Building realtime web applications that live update when other people make changes
Submitted by Benjamin Arthur Lupton (@balupton) on Friday, 8 August 2014
Usually this is a pretty messy accomplishment, or just has old-generation tech stuck together with newer tech, or people using buzz word projects rather than what actually makes sense. This talk will cover why this select stack works so well for this, keeps complexity down low, keeps the codebase beautiful, and how others were tried for this and didn’t make sense.
- Understand the complexities of building realtime applications, and how they can be avoided
- Understand the complexities of building node.js applications, and how they can be avoided
- Understand the complexities of building frontend applications, and how they can be best addressed
- Learn best practices for building realtime web applications, why they are important, and what you can use for them
Over the past 8 weeks I was contracted to build and innovative app, and began re-evaluating the best tech and practices that is out there, and become a student again to try a bunch of things.

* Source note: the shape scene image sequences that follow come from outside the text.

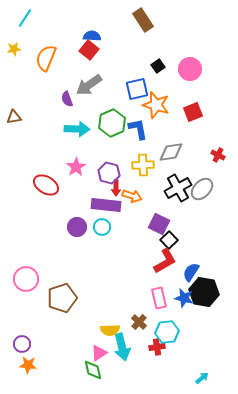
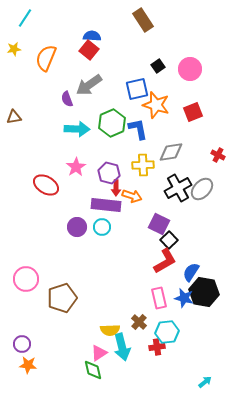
cyan arrow at (202, 378): moved 3 px right, 4 px down
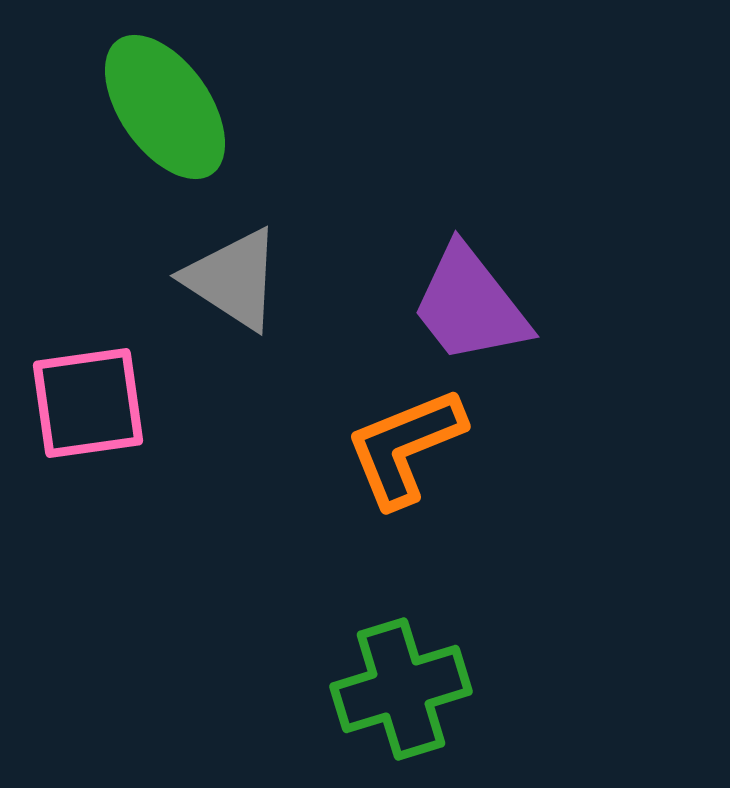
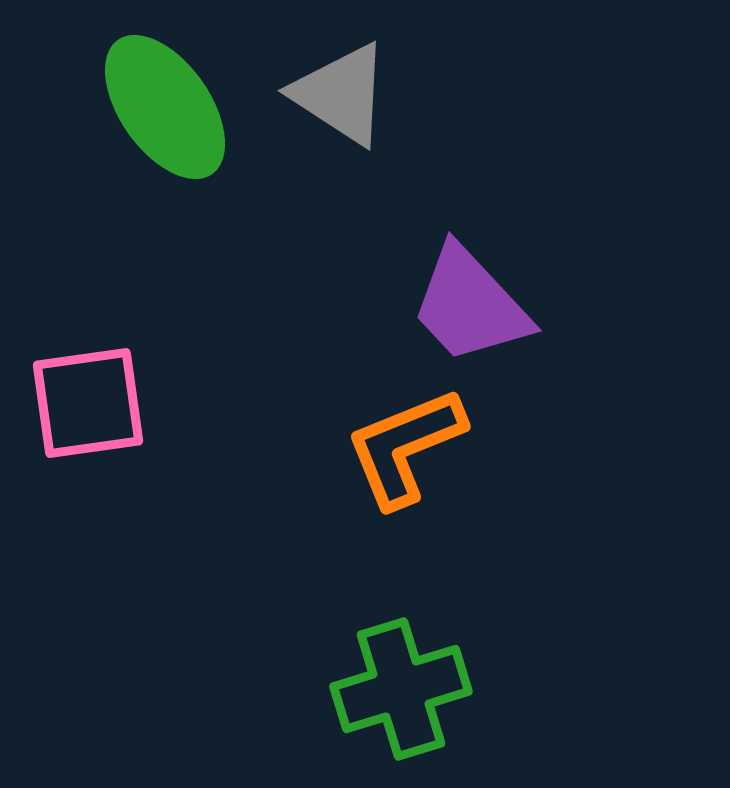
gray triangle: moved 108 px right, 185 px up
purple trapezoid: rotated 5 degrees counterclockwise
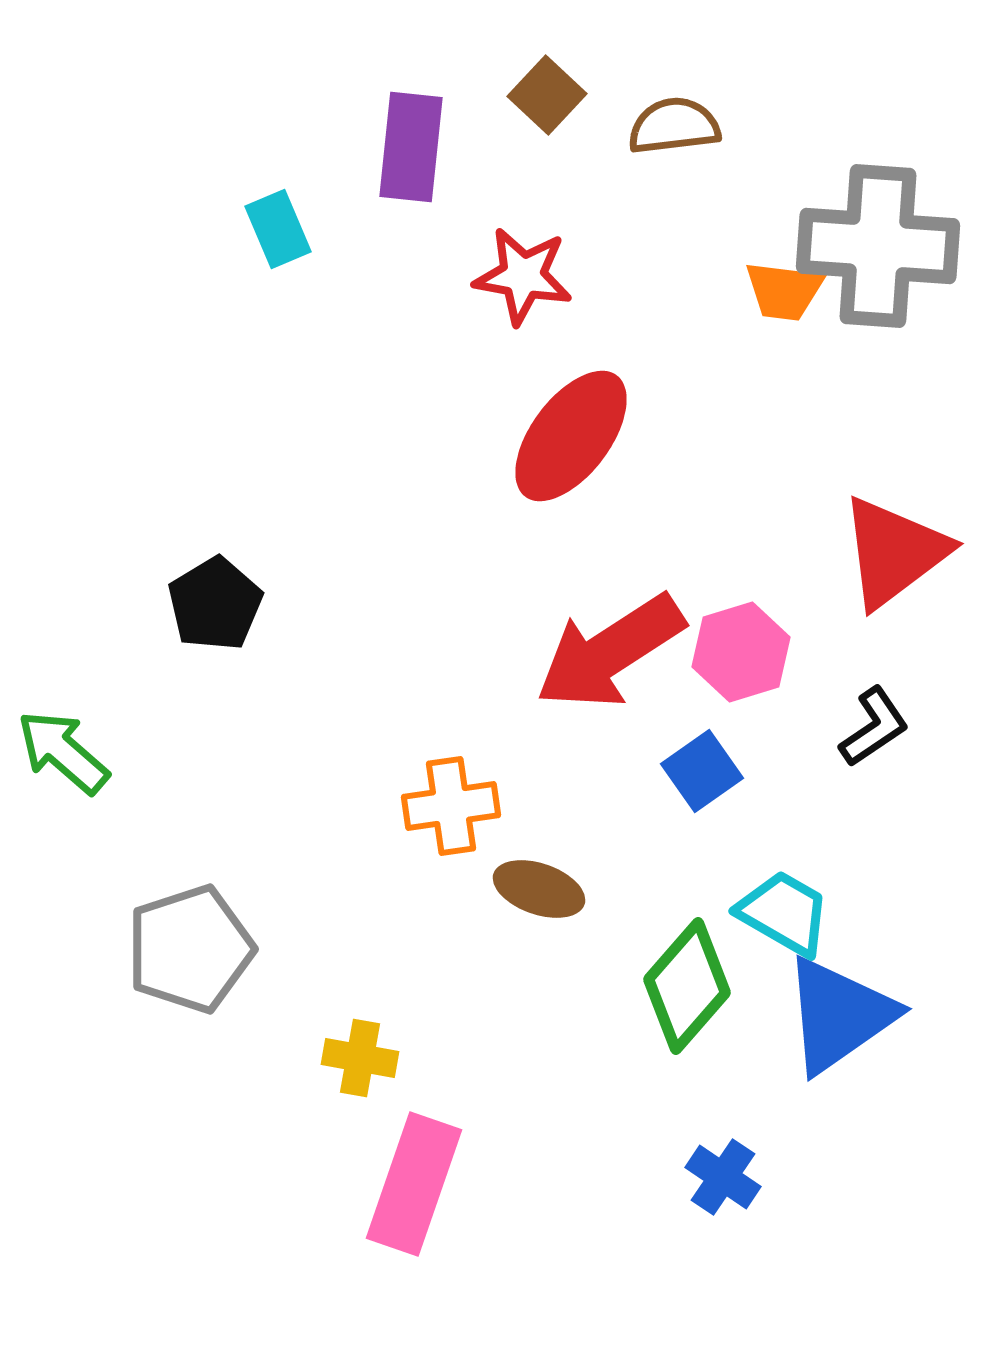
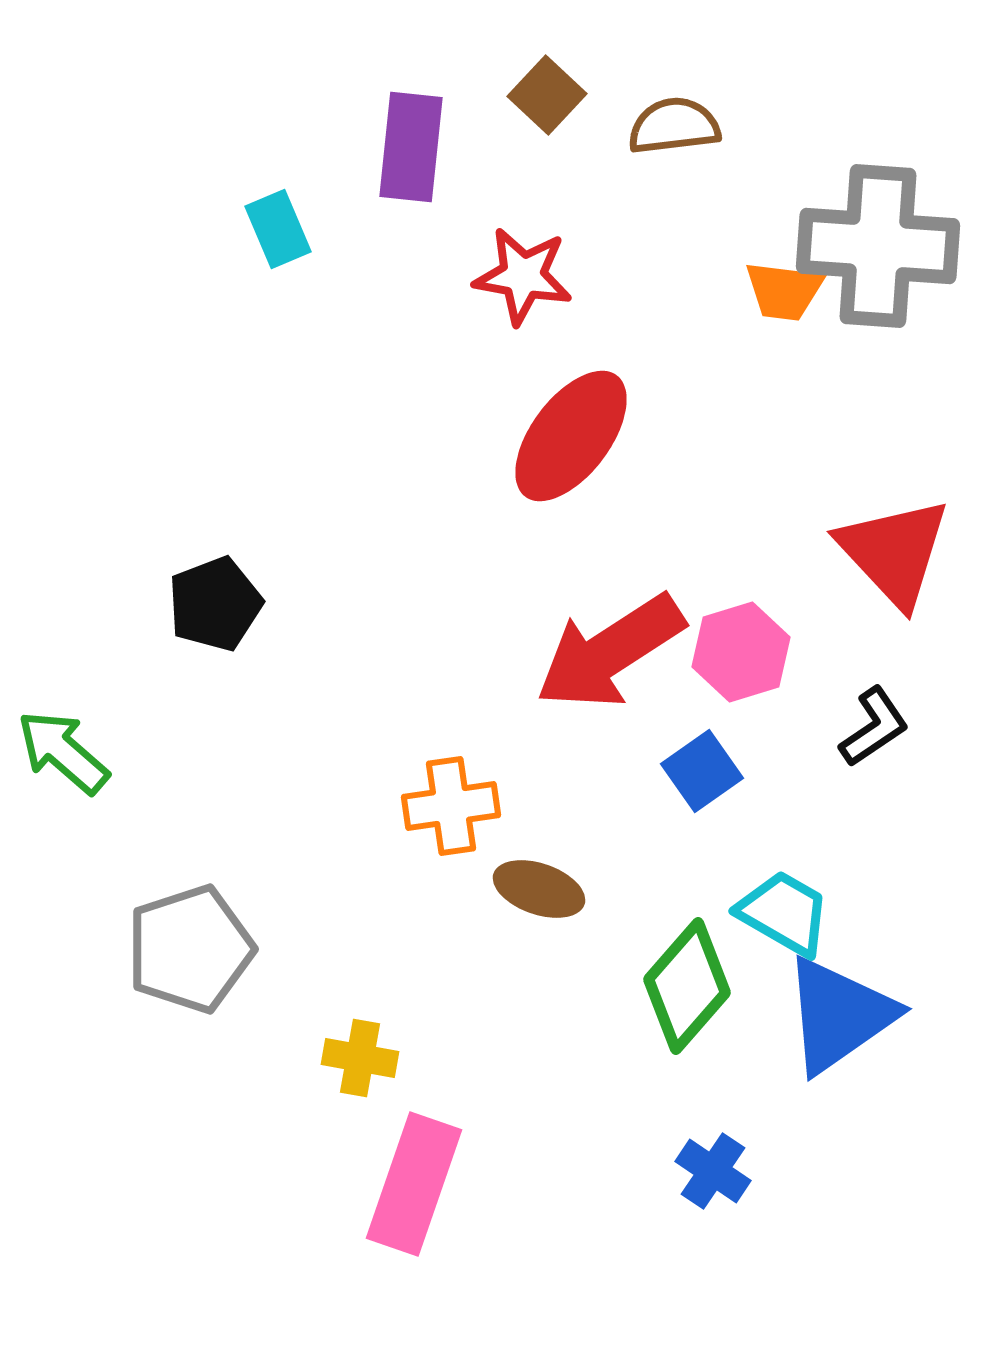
red triangle: rotated 36 degrees counterclockwise
black pentagon: rotated 10 degrees clockwise
blue cross: moved 10 px left, 6 px up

Over this time I evaulated pretty much everything there is, and came up with the following stack, which will include comparisons with other projects for each part.
- Node.js on the backend
- Express as the server framework
- Feathers for realtime api exposure
- Primus for realtime connection
- Redis (and Mongo) for the database
- Polymer for the UI layer + two way template bindings
- DocPad for frontend generation
It works really well. We’re seeking permission to demo the app we built, however if this talk gets accepted we’ll also begin work on an open-source project that uses the same tech with a lot of documentation for you all to try and work with.
Benjamin’s calling in life to empower everyone to do what they love, share it with the entire world, and live well. His work is used by pretty much everyone (Microsoft, Adobe, GitHub, etc), and is one of the most active github users in the world. The past year he’s been working with Polymer (Web Components) and WebRTC to build some interesting things, and before that he worked on DocPad (the most popular node.js static site generator) for 3 years and built History.js (cross-browser support for stateful web applications) which has gone on to be very popular. These days he’s still with open-source and looking into trainings.